It’s the time of the year when, whether we like it or not, our thoughts turn to taxes—and those copywriters who have been doing freelance work may start to panic at the thought of their tax bill. Today’s post is about how to ensure your freelance copywriting doesn’t turn into a major tax nightmare.
Now, first, let me preface this by saying that I am not a tax professional and my suggestions are not intended to take the place of professional advice from an accountant. If you have any questions at all, I strongly recommend that you consult a licensed tax-preparation professional. Read: This is what I do and it works for me, but you’re on your own so don’t sue.

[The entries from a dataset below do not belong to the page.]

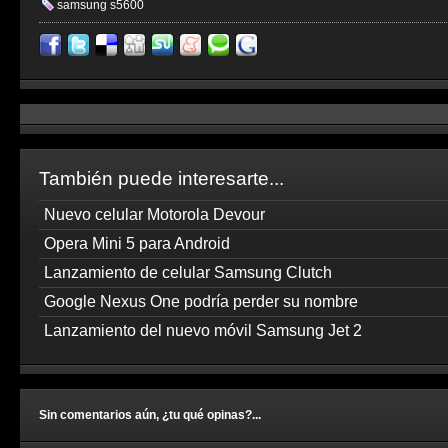
samsung s5600
También puede interesarte...
Nuevo celular Motorola Devour
Opera Mini 5 para Android
Lanzamiento de celular Samsung Clutch
Google Nexus One podría perder su nombre
Lanzamiento del nuevo móvil Samsung Jet 2
Sin comentarios aún, ¿tu qué opinas?...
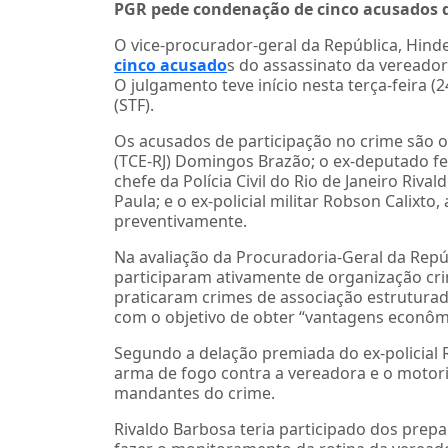
PGR pede condenação de cinco acusados d
O vice-procurador-geral da República, Hi
cinco acusado
s do assassinato da vereado
O julgamento teve início nesta terça-feira 
(STF).
Os acusados de participação no crime são o 
(TCE-RJ) Domingos Brazão; o ex-deputado fe
chefe da Polícia Civil do Rio de Janeiro Riva
Paula; e o ex-policial militar Robson Calixt
preventivamente.
Na avaliação da Procuradoria-Geral da Repú
participaram ativamente de organização cri
praticaram crimes de associação estruturada
com o objetivo de obter “vantagens econômi
Segundo a delação premiada do ex-policial 
arma de fogo contra a vereadora e o motor
mandantes do crime.
Rivaldo Barbosa teria participado dos prep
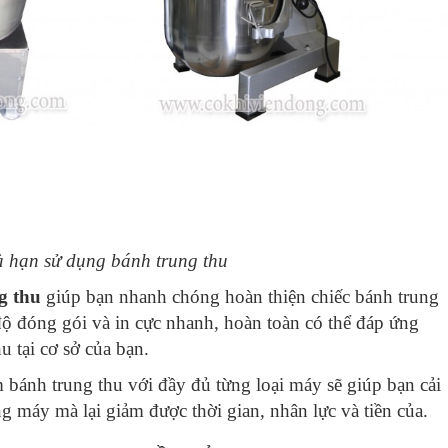
à hạn sử dụng bánh trung thu
g thu
giúp bạn nhanh chóng hoàn thiện chiếc bánh trung
độ đóng gói và in cực nhanh, hoàn toàn có thể đáp ứng
u tại cơ sở của bạn.
 bánh trung thu với đầy đủ từng loại máy sẽ giúp bạn cải
ng máy mà lại giảm được thời gian, nhân lực và tiền của.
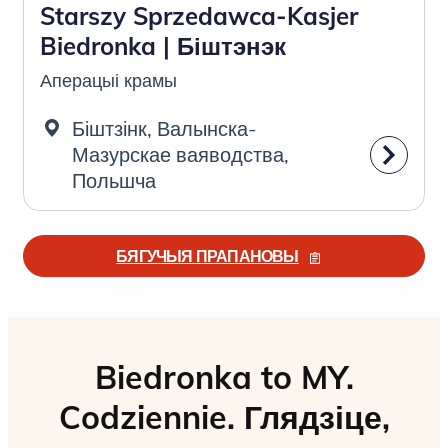
Starszy Sprzedawca-Kasjer
Biedronka | Біштэнэк
Аперацыі крамы
Біштзінк, Валынска-
Мазурскае ваяводства,
Польшча
БЯГУЧЫЯ ПРАПАНОВЫ
Biedronka to MY.
Codziennie. Глядзіце,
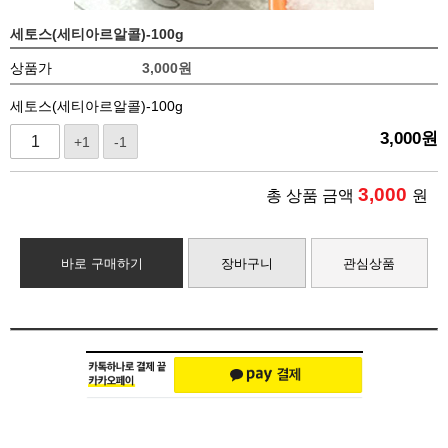
세토스(세티아르알콜)-100g
상품가
3,000
원
세토스(세티아르알콜)-100g
3,000
원
+1
-1
3,000
총 상품 금액
원
바로 구매하기
장바구니
관심상품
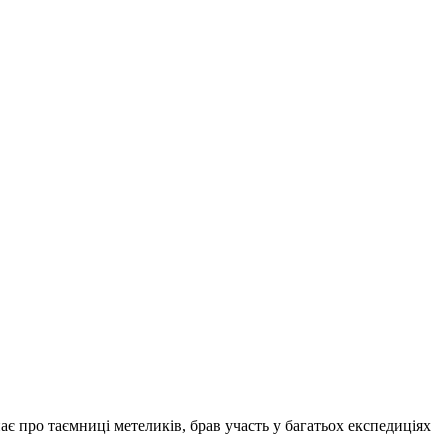
є про таємниці метеликів, брав участь у багатьох експедиціях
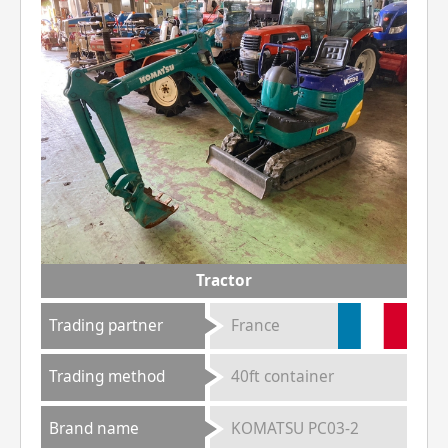
Tractor
Trading partner
France
Trading method
40ft container
Brand name
KOMATSU PC03-2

Your Freelance Income, Your Taxes, Your Responsibility
So, first of all, why are taxes a concern with freelance work? Well, when you earn a salary from an employer, that employer takes care of taking out any and all applicable state and federal taxes from that salary before issuing you a check.
When you do freelance work, however, your client doesn’t do that—they just cut you a check for the work that you’ve done and it’s up to you to pay those taxes on your own. If you do a lot of freelance work, you may need to pay quarterly taxes (talk to your accountant!) or you may pay them in a lump sum come April 15th. Either way you have to pay them.
And if you don’t save money to cover those taxes, you could be in trouble.
What Happens If You Don’t Save for Taxes: A Cautionary Tale
I used to work with a graphic designer who had a full-time job, but also did a lot of freelance work on the side. A lot. Unfortunately, he happened to also be lousy at running his freelance business and tracking his income. Great designer, but lousy businessperson. Well, this wasn’t really a problem…until tax time rolled around.
See, he’d done a lot of freelance work, but all of that freelance income had been spent. Sure, it went to important things like rent and transportation and food and even some important fun stuff like travel and professional development, but the point is: it was all gone. So when his accountant tallied what he owed the government that year, he was floored: He was due to send them a check for $22,000. And, of course, that was $22,000 he didn’t have. Wah waaaaaah.
Save A Percentage Now, Save Yourself a Headache Later
So how to prevent the panic of facing down a $22,000 tax bill? Start off by knowing that it’s coming. You will have to pay taxes on every single freelance copywriting check you earn. It’s a reality, so you might as well accept it.
And once you accept it, prepare for it. Open a no-fee account (separate from your regular checking or savings account) just for your freelance copywriting taxes. I like money market accounts that are easy to access and pay you a bit of interest; I use the CapitalOne 360 (Formerly ING…I miss your orange logo, ING), but it’s totally up to you. Just make sure it’s easy to transfer money into.
Then, transfer at least 25% of every freelance check you get into that account as soon as the check clears. (Believe me, if you let it sit in your regular checking account, you will spend it.) Twenty five percent will probably be enough to cover your taxes, but I actually like to transfer in 40%—that covers my taxes and usually leaves a bit left over, which I’ve essentially forced myself to save automatically. Win-win!
Be sure, too, that you record all of your freelance income—the last thing you want is to get a bill from the IRS a few years later because they’ve found the money you forgot to report!